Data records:
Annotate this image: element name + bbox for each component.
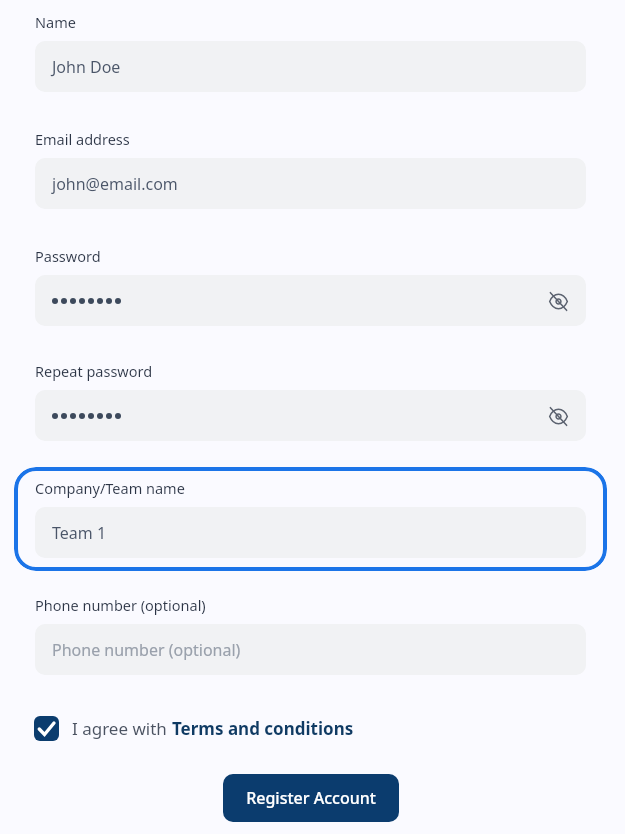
staticText: Name	[35, 12, 76, 32]
staticText: Repeat password	[35, 361, 153, 381]
button[interactable]: Show password	[35, 275, 586, 326]
staticText: Phone number (optional)	[35, 595, 206, 615]
button[interactable]: Register Account	[223, 774, 399, 822]
staticText: Password	[35, 246, 101, 266]
staticText: Phone number (optional)	[52, 639, 241, 661]
staticText: Register Account	[246, 787, 376, 809]
button[interactable]: Terms and conditions	[172, 717, 354, 740]
staticText: I agree with	[72, 717, 172, 740]
button[interactable]: Phone number (optional)	[35, 624, 586, 675]
button[interactable]: John Doe	[35, 41, 586, 92]
button[interactable]: Team 1	[35, 507, 586, 558]
staticText: Email address	[35, 129, 130, 149]
staticText: Team 1	[52, 522, 107, 544]
staticText: Company/Team name	[35, 478, 185, 498]
button[interactable]: Show password	[540, 283, 576, 319]
button[interactable]: Show password	[35, 390, 586, 441]
button[interactable]: john@email.com	[35, 158, 586, 209]
button[interactable]: Show password	[540, 398, 576, 434]
button[interactable]: Company/Team name	[14, 467, 607, 571]
staticText: john@email.com	[52, 173, 178, 195]
staticText: John Doe	[52, 56, 121, 78]
button[interactable]: I agree with	[34, 712, 354, 744]
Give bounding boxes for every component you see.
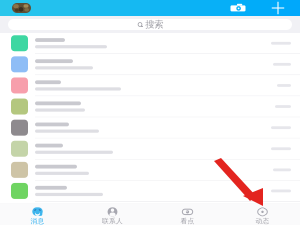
staticText: 消息 xyxy=(30,217,44,225)
button[interactable] xyxy=(0,75,300,96)
button[interactable]: 动态 xyxy=(225,204,300,225)
button[interactable] xyxy=(0,181,300,202)
staticText: 联系人 xyxy=(102,217,123,225)
button[interactable] xyxy=(0,96,300,117)
button[interactable]: Profile xyxy=(0,0,43,16)
button[interactable]: Camera xyxy=(225,0,251,16)
button[interactable]: 看点 xyxy=(150,204,225,225)
staticText: 搜索 xyxy=(145,19,163,30)
button[interactable] xyxy=(0,160,300,181)
button[interactable]: 消息 xyxy=(0,204,75,225)
button[interactable]: 联系人 xyxy=(75,204,150,225)
button[interactable] xyxy=(0,54,300,75)
button[interactable] xyxy=(0,117,300,138)
button[interactable]: Add xyxy=(265,0,291,16)
staticText: 看点 xyxy=(180,217,194,225)
button[interactable] xyxy=(0,138,300,160)
staticText: 动态 xyxy=(256,217,270,225)
button[interactable] xyxy=(0,33,300,54)
button[interactable]: 搜索 xyxy=(8,19,292,30)
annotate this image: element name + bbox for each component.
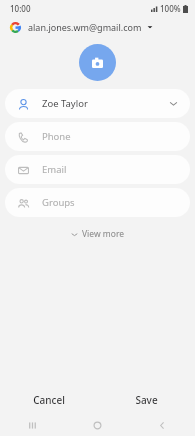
staticText: alan.jones.wm@gmail.com — [28, 21, 142, 33]
staticText: 100% — [160, 3, 181, 14]
button[interactable]: Zoe Taylor — [5, 89, 190, 118]
staticText: Cancel — [33, 393, 65, 407]
staticText: Save — [135, 393, 158, 407]
staticText: Groups — [42, 196, 75, 209]
button[interactable]: alan.jones.wm@gmail.com — [0, 16, 195, 38]
button[interactable]: View more — [63, 225, 133, 243]
button[interactable]: Add photo — [79, 44, 116, 81]
staticText: View more — [82, 228, 125, 240]
button[interactable]: Groups — [5, 188, 190, 217]
staticText: 10:00 — [10, 3, 31, 14]
button[interactable]: Email — [5, 155, 190, 184]
staticText: Email — [42, 163, 67, 176]
button[interactable]: Phone — [5, 122, 190, 151]
staticText: Zoe Taylor — [42, 97, 88, 110]
button[interactable]: Save — [97, 386, 195, 414]
button[interactable]: Back — [130, 414, 195, 436]
button[interactable]: Home — [65, 414, 130, 436]
button[interactable]: Recents — [0, 414, 65, 436]
staticText: Phone — [42, 130, 71, 143]
button[interactable]: Cancel — [0, 386, 97, 414]
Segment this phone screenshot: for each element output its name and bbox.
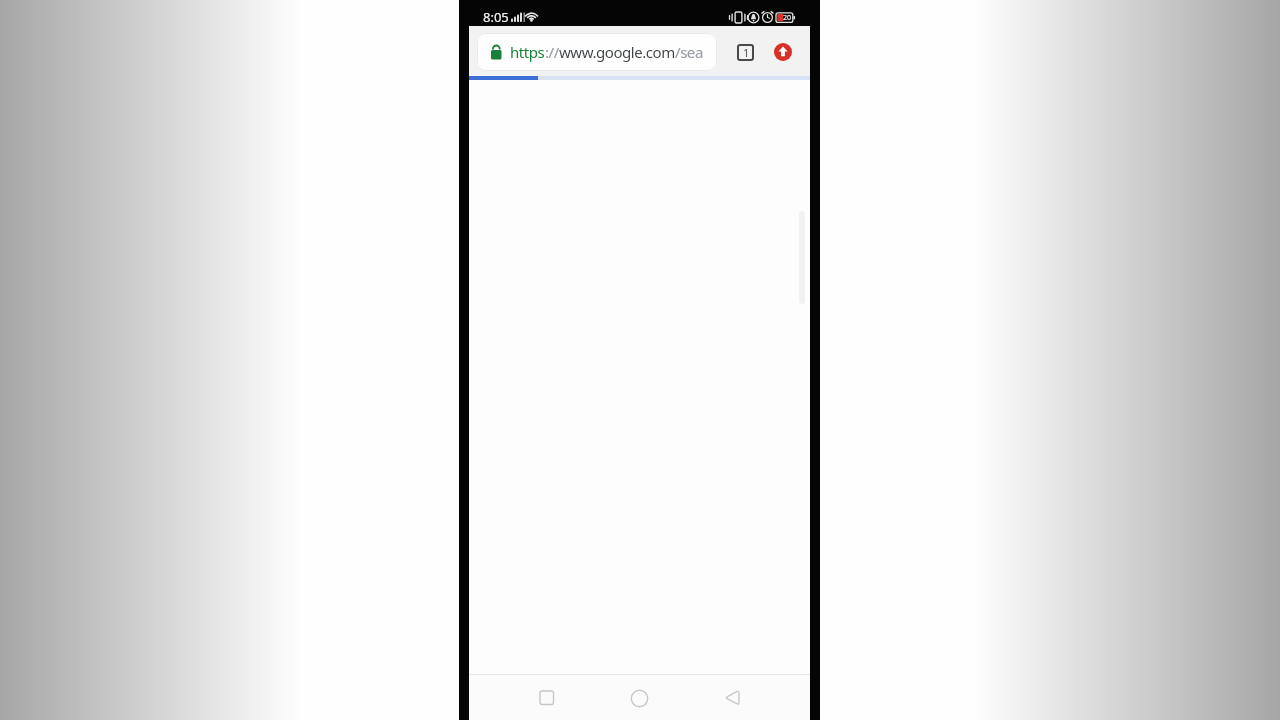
staticText: /sea [675,42,703,62]
staticText: 1 [743,45,749,60]
staticText: 20 [783,13,792,23]
button[interactable]: https [477,33,717,71]
staticText: https [510,42,545,62]
button[interactable]: 1 [737,44,754,61]
button[interactable] [619,678,659,718]
staticText: www.google.com [559,42,675,62]
staticText: :// [545,42,559,62]
button[interactable] [527,678,567,718]
button[interactable] [712,678,752,718]
staticText: 8:05 [483,8,509,26]
button[interactable] [774,43,792,61]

**GOAL OF THE EXERCISE**
Extract the run of lines beginning with the line that holds "Segment this phone" and ending at the last line of the data, inclusive. Exclude any pictures from the copy.

**WRITTEN SOLUTION**
Segment this phone screenshot: for each element output its name and bbox.
staticText: /sea [675,42,703,62]
staticText: 1 [743,45,749,60]
staticText: 20 [783,13,792,23]
button[interactable]: https [477,33,717,71]
staticText: https [510,42,545,62]
button[interactable]: 1 [737,44,754,61]
button[interactable] [619,678,659,718]
staticText: www.google.com [559,42,675,62]
staticText: :// [545,42,559,62]
button[interactable] [527,678,567,718]
button[interactable] [712,678,752,718]
staticText: 8:05 [483,8,509,26]
button[interactable] [774,43,792,61]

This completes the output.